[sort] Timsort review result

older
Re: [boost] [cmake] Minimum viable...

Steven Ross

13 Jun 2017 13 Jun '17

11:09 a.m.

After reviewing the responses, I have rejected Timsort. Here are the reasons: 1. No author/maintainer responses to the questions on boost (except for forwarding some documentation links). We need a maintainer for all our source, and I'm not volunteering to maintain new functions as complex as Timsort. 2. There was no response on the Timsort bug reported during the review, nor any tests for it. 3. We need better tests. 4. Francisco is including a more efficient stable sort as part of his additions to the library, including handling special cases like Timsort handles better than stable_sort does. Francisco will maintain his code. I'd like to note that many people THINK they are experts on sorting because they covered it in class or may have read about it in a textbook, but most do not understand hybrid sorts well. As a specific example, I saw O(N*log(N)) mentioned as the worst-case speed limit of general-case sorts, when in fact Spreadsort beats that as described in its docs: http://www.boost.org/doc/libs/1_61_0/libs/sort/doc/html/index.html#sort.over... Many people also don't carefully analyze for worst-case performance, which can be tricky. With regards to future sorting library reviews, I'll get at least a one-page doc describing the algorithm for the review in advance, but the boost documentation formatting is an unreasonable request for a simple sorting function, and I don't see the value it adds for these simple reviews. It is useful for a full library, but we'll be integrating the documentation into our full library after a new function is accepted. It isn't accurate to call it a mini-review (as described here: http://www.boost.org/community/reviews.html#Fast-Track) because it's reviewing completely new source we're talking about adding to the library. That said, do you still want me to a call the upcoming one for pdqsort a "mini-review"?

Show replies by date

Soul Studios

16 Jun 16 Jun

10:07 p.m.

Time complexity is not the only consideration when reviewing sorting techniques. Smoothsort is purported to have much better time complexity across a range of scenarios, but in reality it's cache performance is rubbish. That's where quicksort variants and timsort work well. I haven't investigated spreadsort personally. On 13/06/2017 11:09 p.m., Steven Ross via Boost wrote:

...

After reviewing the responses, I have rejected Timsort. Here are the reasons:

1. No author/maintainer responses to the questions on boost (except for forwarding some documentation links). We need a maintainer for all our source, and I'm not volunteering to maintain new functions as complex as Timsort. 2. There was no response on the Timsort bug reported during the review, nor any tests for it. 3. We need better tests. 4. Francisco is including a more efficient stable sort as part of his additions to the library, including handling special cases like Timsort handles better than stable_sort does. Francisco will maintain his code.
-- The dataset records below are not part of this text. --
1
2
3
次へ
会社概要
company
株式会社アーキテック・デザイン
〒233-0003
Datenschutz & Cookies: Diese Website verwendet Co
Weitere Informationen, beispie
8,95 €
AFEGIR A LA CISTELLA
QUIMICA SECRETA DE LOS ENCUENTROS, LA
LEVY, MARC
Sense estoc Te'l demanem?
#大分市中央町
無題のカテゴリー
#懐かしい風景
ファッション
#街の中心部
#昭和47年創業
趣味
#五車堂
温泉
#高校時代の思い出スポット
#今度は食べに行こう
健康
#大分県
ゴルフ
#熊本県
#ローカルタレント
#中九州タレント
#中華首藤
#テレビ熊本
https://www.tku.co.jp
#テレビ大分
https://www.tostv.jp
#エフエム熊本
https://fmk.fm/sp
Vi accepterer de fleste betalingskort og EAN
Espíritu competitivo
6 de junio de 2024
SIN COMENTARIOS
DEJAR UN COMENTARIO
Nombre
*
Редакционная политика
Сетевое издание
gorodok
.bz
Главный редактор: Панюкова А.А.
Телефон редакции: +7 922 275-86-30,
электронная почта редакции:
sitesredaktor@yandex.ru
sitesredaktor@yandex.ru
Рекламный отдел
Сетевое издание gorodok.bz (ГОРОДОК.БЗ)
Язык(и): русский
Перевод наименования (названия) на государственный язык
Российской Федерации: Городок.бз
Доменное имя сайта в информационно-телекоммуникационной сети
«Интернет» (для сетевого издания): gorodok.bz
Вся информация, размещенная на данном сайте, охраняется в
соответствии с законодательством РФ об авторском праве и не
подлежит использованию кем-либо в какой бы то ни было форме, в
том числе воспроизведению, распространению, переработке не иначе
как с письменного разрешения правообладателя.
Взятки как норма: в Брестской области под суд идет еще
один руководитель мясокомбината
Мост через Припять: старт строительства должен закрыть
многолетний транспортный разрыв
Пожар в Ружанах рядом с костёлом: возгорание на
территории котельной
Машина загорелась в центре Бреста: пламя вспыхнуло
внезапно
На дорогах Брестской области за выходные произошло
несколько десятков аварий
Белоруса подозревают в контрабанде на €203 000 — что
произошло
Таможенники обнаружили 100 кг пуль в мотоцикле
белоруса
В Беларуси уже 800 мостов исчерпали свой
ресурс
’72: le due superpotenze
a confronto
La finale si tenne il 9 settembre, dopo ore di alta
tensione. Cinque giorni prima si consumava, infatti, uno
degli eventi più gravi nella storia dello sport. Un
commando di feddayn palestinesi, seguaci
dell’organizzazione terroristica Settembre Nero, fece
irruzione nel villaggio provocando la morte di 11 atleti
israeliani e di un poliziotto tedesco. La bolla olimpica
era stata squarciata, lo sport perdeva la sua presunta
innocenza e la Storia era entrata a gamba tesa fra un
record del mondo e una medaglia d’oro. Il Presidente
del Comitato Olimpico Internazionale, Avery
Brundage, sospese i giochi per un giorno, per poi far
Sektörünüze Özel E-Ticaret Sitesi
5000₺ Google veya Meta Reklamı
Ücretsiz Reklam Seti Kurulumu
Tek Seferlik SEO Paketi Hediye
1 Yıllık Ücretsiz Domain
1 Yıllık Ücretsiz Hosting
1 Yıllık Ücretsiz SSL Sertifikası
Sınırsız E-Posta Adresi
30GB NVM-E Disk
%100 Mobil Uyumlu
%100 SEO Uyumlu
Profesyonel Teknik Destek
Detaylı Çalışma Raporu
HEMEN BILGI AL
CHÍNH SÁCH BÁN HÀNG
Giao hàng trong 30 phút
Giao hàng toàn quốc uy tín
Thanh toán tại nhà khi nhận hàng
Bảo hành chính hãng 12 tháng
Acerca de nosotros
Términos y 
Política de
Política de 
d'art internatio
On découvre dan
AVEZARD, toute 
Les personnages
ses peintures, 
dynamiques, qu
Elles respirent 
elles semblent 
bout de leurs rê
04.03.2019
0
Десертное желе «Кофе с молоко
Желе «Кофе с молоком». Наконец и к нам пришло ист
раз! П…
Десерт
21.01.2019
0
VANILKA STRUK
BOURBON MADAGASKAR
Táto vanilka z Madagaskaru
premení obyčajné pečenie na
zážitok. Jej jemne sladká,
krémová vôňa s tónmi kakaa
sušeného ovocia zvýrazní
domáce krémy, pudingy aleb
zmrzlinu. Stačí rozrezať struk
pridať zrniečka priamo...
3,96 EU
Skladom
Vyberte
I'd like to note that many people THINK they are experts on sorting because they covered it in class or may have read about it in a textbook, but most do not understand hybrid sorts well. As a specific example, I saw O(N*log(N)) mentioned as the worst-case speed limit of general-case sorts, when in fact Spreadsort beats that as described in its docs: http://www.boost.org/doc/libs/1_61_0/libs/sort/doc/html/index.html#sort.over...

Many people also don't carefully analyze for worst-case performance, which can be tricky.

With regards to future sorting library reviews, I'll get at least a one-page doc describing the algorithm for the review in advance, but the boost documentation formatting is an unreasonable request for a simple sorting function, and I don't see the value it adds for these simple reviews. It is useful for a full library, but we'll be integrating the documentation into our full library after a new function is accepted.

It isn't accurate to call it a mini-review (as described here: http://www.boost.org/community/reviews.html#Fast-Track) because it's reviewing completely new source we're talking about adding to the library. That said, do you still want me to a call the upcoming one for pdqsort a "mini-review"?

_______________________________________________ Unsubscribe & other changes: http://lists.boost.org/mailman/listinfo.cgi/boost

Steven Ross

11:39 p.m.

On Fri, Jun 16, 2017, 6:08 PM Soul Studios via Boost <boost@lists.boost.org> wrote:

...

Time complexity is not the only consideration when reviewing sorting techniques. Smoothsort is purported to have much better time complexity across a range of scenarios, but in reality it's cache performance is rubbish. That's where quicksort variants and timsort work well. I haven't investigated spreadsort personally.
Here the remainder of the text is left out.